After we returned to camp and Tim had a good laugh, I told Craig, "I'm going to hurt your dad!"
The next weekend, Craig and I returned, and I said my same little prayer.
We were watching a few small deer when Craig said, "Get your gun and be ready. There's a buck chasing some does by that cluster of trees."
When the buck lifted its head, I didn't waste any time making a neck shot and dropping it in its tracks.
I was in shock and couldn't believe it. I'd just taken my first buck, a 9-pointer!
Heck, I don't know who was happier, Craig or me. It took about two weeks for me to stop smiling.
My father-in-law told me I did a great job, then gave me the .243 and had my buck mounted for me!
Tim also said he was proud I didn't let it get away, because he'd spent a lot of time tying it up for me. Ha ha. He's such a funny man. It seems the teasing never stops.
The 2012 season arrived, and Craig and I were back in the same stand with my .243.
At 7 a.m., Craig told me to get my gun ready because he'd spotted a buck. I could see its antlers were outside its ears, so I prepared to shoot if it stopped in the clearing where I'd shot my first buck last season.
The buck went into the thick stuff, and I couldn't get a good shot. All I could see was its back leg, but I waited patiently.
Eventually, it stepped out and I placed the shot in my personal favorite sweet spot, the neck. It dropped right there!
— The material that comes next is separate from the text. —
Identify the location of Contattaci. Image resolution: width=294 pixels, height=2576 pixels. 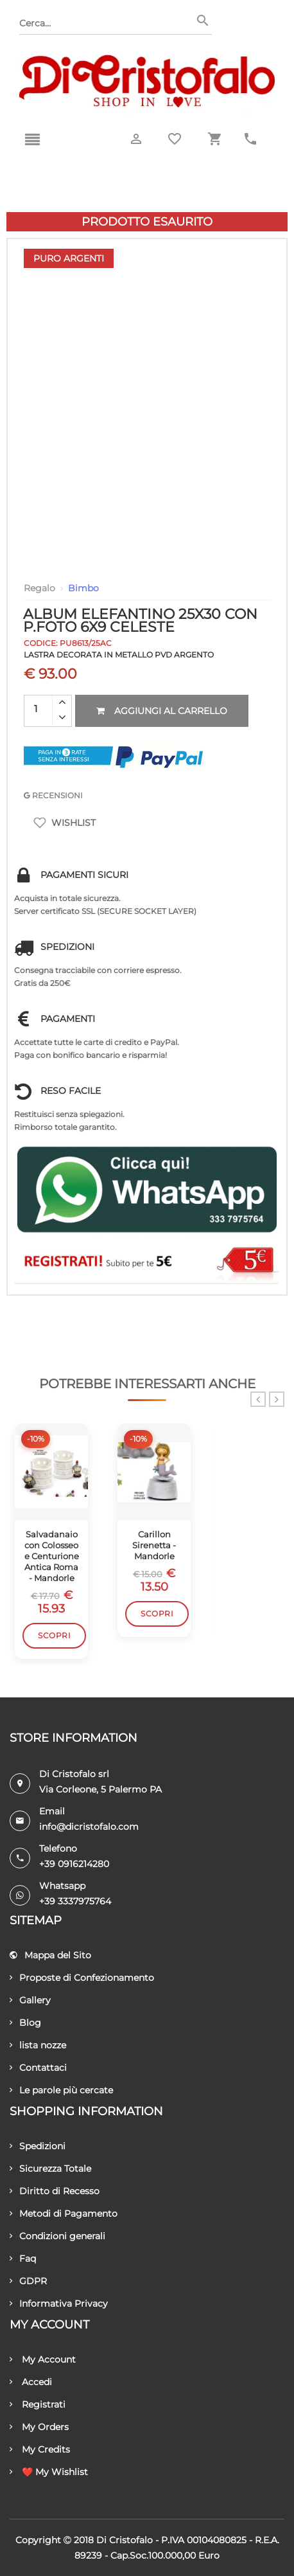
(38, 2067).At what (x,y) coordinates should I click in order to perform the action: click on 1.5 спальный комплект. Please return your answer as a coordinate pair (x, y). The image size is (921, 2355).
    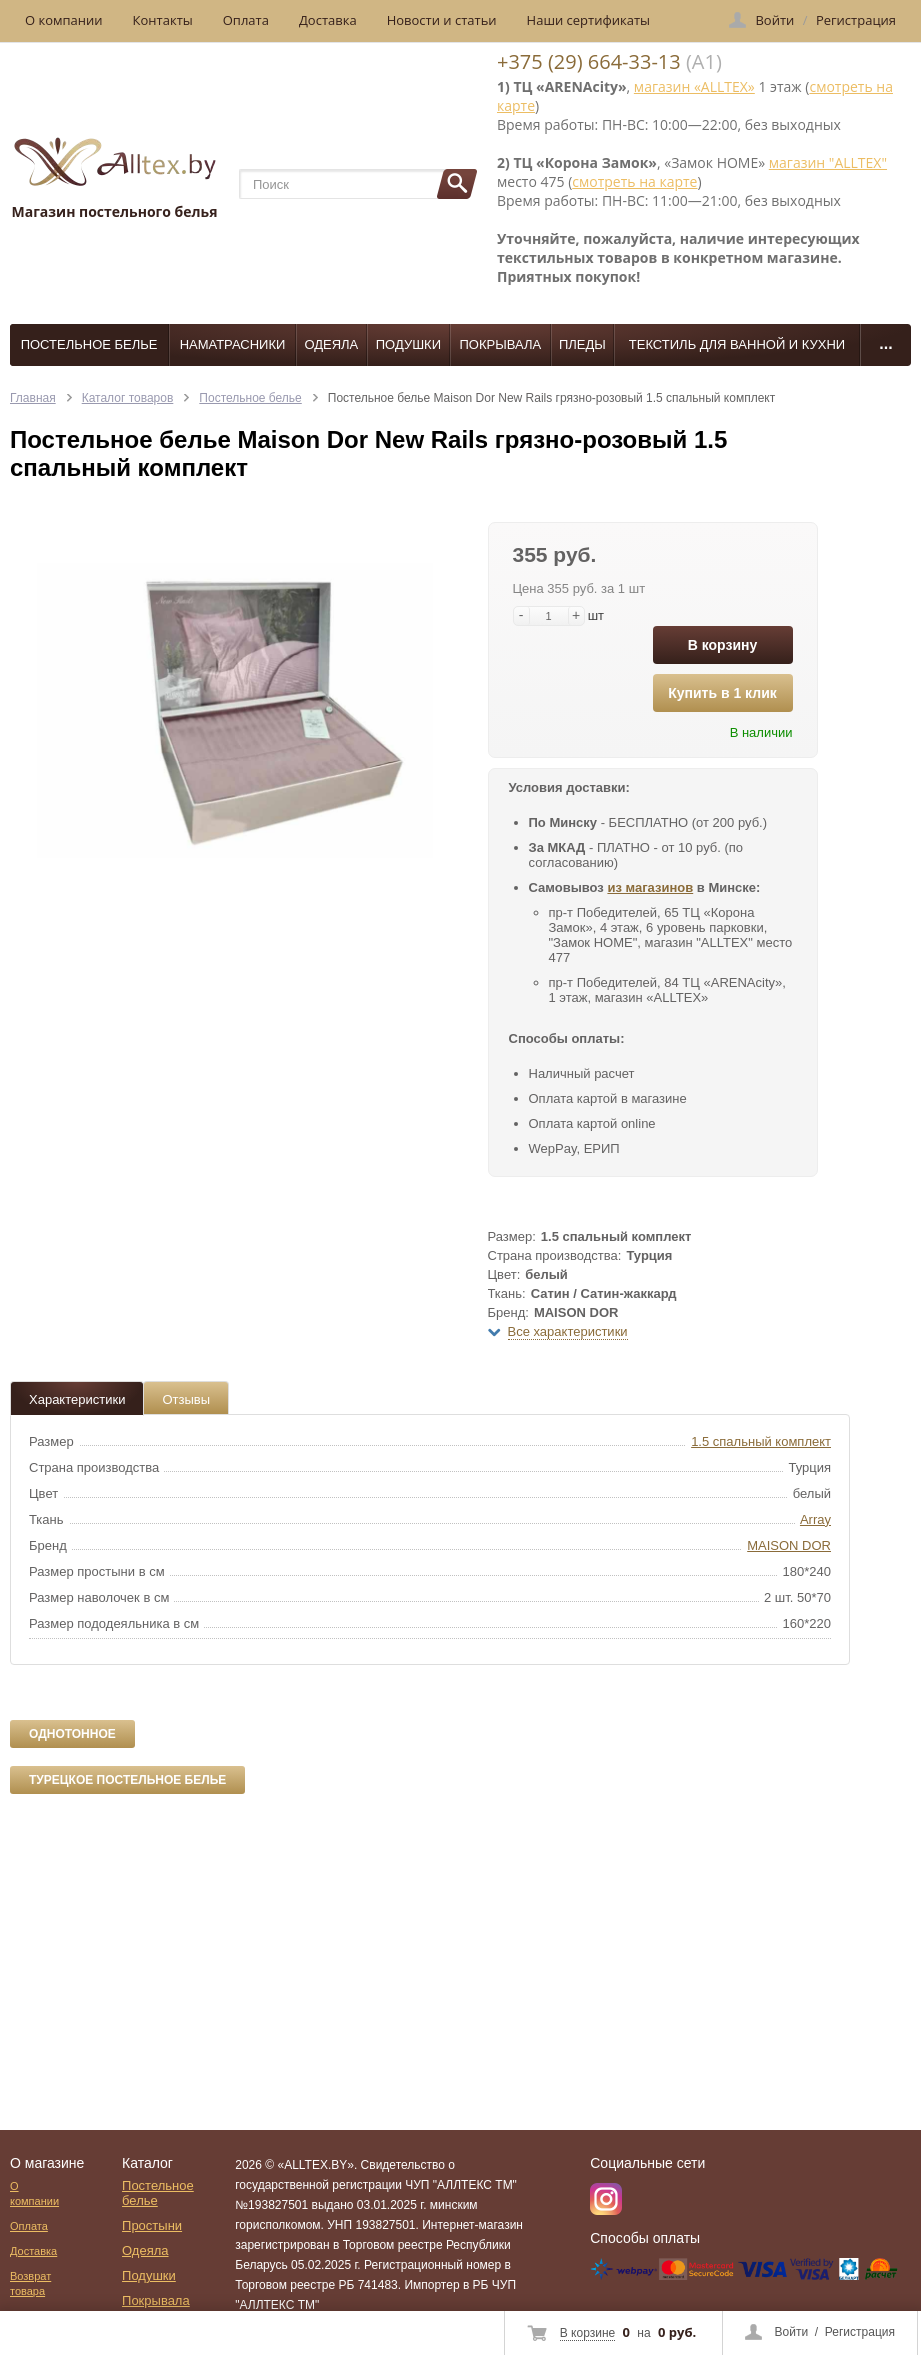
    Looking at the image, I should click on (761, 1441).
I said an excited prayer to the Lord above, and then sat there waiting to see what Craig wanted to do. In that moment, it occurred to me I had no idea how big the buck was.
I asked Craig and he said, "It's either a nine or 10-pointer."
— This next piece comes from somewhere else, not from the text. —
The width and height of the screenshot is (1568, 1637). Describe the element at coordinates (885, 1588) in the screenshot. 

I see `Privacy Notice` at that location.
"Ohmygosh, are you kidding me?" I asked. Again, I think my husband was probably more excited that I was.
After about 20 minutes, I begged Craig to let me go see it. He laughed and told me he wanted to wait a bit more. It felt like hours!
We finally climbed out of the stand, and when we got to the buck, I saw it was a huge nine-pointer like my first buck, only bigger. I was so very happy and thankful.
If it wasn't for my husband and father-in-law, I wouldn't have these wonderful experiences of being a hunter, nor the love for hunting I have now.
All the good-natured teasing has been a fun part of the experience, and I appreciate their patience and encouragement.
My love for hunting grows greater with each season, as well as my desire to see what's going to walk out next.
Our girls, Kylee, 8, and Gracie, 5, were so happy for their mamma they said they want to start hunting, too. Now, it's a family thing!